Summer’s hot new restaurant openings used to be in Southampton, East Hampton or Sag Harbor, but this summer all the buzz has moved out east to Montauk. This formerly sleepy fishing and surfing town has seen openings like Ruschmeyer’s, the Sloppy Tuna and Zum Schneider, and in the Surf Lodge, the trendy hotel now under new ownership, is new restaurant Byron by Aussie chef Chris Rendell.
The setting, newly redecorated, is that trademark Montauk mix of beachy and sleek, with a few design nods to the town’s ’70s Warholian heyday in the form of a sunken living room, driftwood furniture and crafty basket light fixtures. Everything else is painted lifeguard-stand semigloss white. To the right of the hotel entrance is a beach bar right on the west facing shore of Fort Pond, where the lounge chairs and benches set on the sand are a very popular place to watch the sunset.
Almost too popular, as it turns out, because until the sun set on a recent Sunday night, it felt as if the restaurant is playing second fiddle to the bar scene. Sounded like it too, as a band whose playlist D. likened to the Lost Boys soundtrack drowned out any conversation and rallied the clubby bar crowd between songs with exhortations like “Sunday fun-day!”
At least the view was romantic, as the restaurant became too, after the sky darkened, the band cut out and an acoustic guitar player took its place, and the girl shooting off fireworks a hundred yards down on the water’s edge got hauled away by the cops. No one could say you’re not in the center of Hamptons action right here at the Surf Lodge.
Slowly but surely, in beach time, we received our meal, after learning that both the local black bass and the salt and pepper squid were sold out. Such is the danger of dining here on a Sunday: Byron orders supplies for the weekend and when they’re gone, they’re gone.
Byron is the second restaurant in this location, the first being helmed by chef Sam Talbot. To hear the staff talk about it though can be a complete reversal from the chef-worshipping ethos of Manhattan. “We switched out the chef,” is how one employee described the opening of a new restaurant here. Local and sustainable, maybe, but the Surf Lodge definitely seems focused on the bottom line.
D. ordered much better than I did, starting with a watermelon and feta salad ($14) infused with lemony tang and dressed with basil seeds. The crumbled feta provided just the right amount of salt to contrast with the watermelon’s sweetness.

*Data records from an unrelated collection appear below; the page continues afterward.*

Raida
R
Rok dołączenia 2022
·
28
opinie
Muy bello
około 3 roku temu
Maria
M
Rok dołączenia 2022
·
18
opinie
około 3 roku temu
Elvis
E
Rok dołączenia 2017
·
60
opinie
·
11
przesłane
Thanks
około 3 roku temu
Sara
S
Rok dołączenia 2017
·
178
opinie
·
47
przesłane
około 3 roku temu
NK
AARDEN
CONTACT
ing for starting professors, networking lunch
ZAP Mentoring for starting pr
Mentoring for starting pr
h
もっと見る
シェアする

Creamy, delicious burrata didn’t add any salt to the tomatoes in the heirloom tomato and burrata salad ($16), however, and I wished for the sprinkling of sea salt that really makes a caprese salad.
The grilled whole fish of the day – on this day a Mediterranean dorade ($33) since the local black bass was sold out (weren’t there more fish in the sea right over there?) – had a wonderfully charred skin and tender, perfectly cooked and seasoned flesh beneath. We picked it apart down to the fatty little cheeks. The home fried potatoes next to it had absolutely no seasoning whatsoever, though.

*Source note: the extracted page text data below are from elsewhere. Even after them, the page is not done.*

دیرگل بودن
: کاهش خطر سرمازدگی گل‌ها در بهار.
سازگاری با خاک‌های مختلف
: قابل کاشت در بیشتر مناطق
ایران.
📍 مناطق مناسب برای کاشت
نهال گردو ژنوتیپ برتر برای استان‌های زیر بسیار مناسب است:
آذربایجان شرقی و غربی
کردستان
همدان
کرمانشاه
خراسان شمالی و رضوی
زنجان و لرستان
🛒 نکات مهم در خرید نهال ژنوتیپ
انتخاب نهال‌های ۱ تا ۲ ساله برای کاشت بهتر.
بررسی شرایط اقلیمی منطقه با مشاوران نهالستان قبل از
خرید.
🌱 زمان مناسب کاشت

There wasn’t even much pepper to speak of on the black pepper crusted tuna ($29), and though the fish was perfectly seared and the blanched green beans piled on top were beautifully fresh and crisp, there was no one element binding them all together. The tart, oniony remoulade stayed at the bottom of the layered dish, never interacting with the upper layers until we encountered it at the end.
A side of corn with chili butter ($6) could have used a little more heat, but the fresh local corn was reason enough to order this dish.

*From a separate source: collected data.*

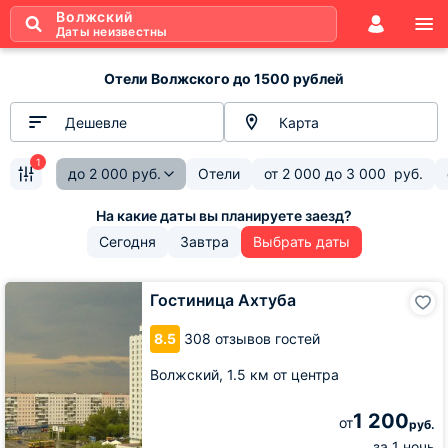
Волжский
Даты неизвестны
Отели Волжского до 1500 рублей
Дешевле
Карта
1
до
2 000
руб.
Отели
от
2 000
до
3 000
руб.
Сегодня
Завтра
Выбрать даты
Гостиница
Гостиница Ахтуба
Ахтуба
8.5
308 отзывов гостей
Волжский,
1.5 км от центра
1 200
от
руб.
за 1 ночь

Not surprisingly, the cocktails at Surf Lodge were quite good, especially the ginger mint lemonade ($14) made with vodka.
By nine on Sunday night most of the bar crowd had moved on, and the Sunday blues set in. At the end of a summer weekend, it’s all too easy to feel a kind of longing for what might have been. Compared to Chris Rendell’s neighborhood place Whitehall in Greenwich Village, where you can find local, sustainable and good food in an atmosphere that feels genuinely cozy and welcoming, Byron feels a little too sceney to be real. But if you still want to try it, book your table for after the sunset when the revelers have left and you can enjoy the moonlight – and the restaurant.